◆ **Task goal**
Extract each line of the records below that contains the word "mots".

****************

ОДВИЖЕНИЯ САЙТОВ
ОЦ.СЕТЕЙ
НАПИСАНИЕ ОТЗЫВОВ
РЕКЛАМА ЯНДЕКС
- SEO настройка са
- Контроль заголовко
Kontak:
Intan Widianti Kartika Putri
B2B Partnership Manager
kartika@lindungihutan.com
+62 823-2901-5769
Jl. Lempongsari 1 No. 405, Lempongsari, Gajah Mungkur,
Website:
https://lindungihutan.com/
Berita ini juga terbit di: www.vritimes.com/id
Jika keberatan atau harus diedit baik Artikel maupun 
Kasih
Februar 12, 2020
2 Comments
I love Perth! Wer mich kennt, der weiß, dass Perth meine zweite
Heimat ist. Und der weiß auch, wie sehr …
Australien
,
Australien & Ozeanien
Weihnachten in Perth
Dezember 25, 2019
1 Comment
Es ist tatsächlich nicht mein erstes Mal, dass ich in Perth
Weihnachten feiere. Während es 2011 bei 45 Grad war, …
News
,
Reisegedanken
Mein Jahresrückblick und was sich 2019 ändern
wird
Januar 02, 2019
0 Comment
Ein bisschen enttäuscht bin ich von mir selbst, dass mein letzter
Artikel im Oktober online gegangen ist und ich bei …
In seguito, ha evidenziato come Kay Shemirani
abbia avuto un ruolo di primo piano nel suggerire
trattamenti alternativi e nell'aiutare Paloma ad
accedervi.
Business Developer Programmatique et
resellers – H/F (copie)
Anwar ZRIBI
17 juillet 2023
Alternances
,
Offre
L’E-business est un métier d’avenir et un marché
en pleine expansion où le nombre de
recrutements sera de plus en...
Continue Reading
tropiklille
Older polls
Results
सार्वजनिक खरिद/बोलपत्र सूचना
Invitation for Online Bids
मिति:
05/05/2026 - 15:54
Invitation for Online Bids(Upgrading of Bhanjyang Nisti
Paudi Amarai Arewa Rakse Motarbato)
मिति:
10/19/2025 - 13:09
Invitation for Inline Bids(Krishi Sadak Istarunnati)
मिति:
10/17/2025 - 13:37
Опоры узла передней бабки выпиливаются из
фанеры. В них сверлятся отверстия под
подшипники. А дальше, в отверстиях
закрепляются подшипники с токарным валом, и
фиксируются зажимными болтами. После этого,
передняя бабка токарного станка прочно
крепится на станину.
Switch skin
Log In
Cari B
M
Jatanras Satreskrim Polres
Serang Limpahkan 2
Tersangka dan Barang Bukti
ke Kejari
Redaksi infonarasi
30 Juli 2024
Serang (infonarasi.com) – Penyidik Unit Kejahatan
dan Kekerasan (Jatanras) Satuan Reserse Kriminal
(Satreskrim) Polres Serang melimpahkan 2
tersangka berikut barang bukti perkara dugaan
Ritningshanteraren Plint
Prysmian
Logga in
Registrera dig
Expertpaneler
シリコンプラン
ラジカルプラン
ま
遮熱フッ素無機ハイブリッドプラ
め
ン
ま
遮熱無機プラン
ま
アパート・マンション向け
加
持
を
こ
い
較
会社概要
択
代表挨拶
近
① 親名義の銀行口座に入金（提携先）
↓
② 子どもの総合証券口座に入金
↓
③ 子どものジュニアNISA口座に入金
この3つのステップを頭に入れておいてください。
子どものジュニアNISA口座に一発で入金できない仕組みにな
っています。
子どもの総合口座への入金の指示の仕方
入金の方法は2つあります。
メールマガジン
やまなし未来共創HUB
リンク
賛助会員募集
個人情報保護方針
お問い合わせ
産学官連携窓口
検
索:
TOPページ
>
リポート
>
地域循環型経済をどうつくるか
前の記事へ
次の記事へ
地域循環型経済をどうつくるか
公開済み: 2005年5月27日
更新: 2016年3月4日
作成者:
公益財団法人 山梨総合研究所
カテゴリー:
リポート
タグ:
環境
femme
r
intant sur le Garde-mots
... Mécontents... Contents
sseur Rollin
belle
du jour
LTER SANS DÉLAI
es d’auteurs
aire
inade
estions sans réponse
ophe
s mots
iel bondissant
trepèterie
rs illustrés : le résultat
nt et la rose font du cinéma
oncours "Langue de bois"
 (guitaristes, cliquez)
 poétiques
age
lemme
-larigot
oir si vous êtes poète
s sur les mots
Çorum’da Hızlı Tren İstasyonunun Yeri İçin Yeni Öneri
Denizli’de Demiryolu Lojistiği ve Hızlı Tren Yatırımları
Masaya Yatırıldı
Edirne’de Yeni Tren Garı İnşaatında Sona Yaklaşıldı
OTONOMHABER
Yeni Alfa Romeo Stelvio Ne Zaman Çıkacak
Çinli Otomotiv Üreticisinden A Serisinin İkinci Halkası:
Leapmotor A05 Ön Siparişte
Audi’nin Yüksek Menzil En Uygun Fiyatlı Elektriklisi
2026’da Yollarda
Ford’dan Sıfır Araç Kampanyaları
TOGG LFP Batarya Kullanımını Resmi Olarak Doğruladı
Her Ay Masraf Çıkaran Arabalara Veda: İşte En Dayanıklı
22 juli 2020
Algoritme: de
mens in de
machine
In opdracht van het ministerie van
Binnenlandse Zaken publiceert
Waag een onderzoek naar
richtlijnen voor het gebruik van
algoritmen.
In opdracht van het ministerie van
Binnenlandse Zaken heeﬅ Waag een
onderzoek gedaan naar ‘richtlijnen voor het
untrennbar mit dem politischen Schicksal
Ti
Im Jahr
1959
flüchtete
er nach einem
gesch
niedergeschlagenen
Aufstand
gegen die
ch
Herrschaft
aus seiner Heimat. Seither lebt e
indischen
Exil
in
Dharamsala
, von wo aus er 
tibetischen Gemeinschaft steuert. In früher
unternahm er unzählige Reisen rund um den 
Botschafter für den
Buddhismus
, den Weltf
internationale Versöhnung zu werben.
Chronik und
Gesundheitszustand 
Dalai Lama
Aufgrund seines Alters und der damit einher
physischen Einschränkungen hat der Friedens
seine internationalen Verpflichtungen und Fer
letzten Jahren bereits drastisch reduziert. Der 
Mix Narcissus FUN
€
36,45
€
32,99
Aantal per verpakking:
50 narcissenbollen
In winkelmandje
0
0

****************

◆ **Written reply**
intant sur le Garde-mots
s mots
s sur les mots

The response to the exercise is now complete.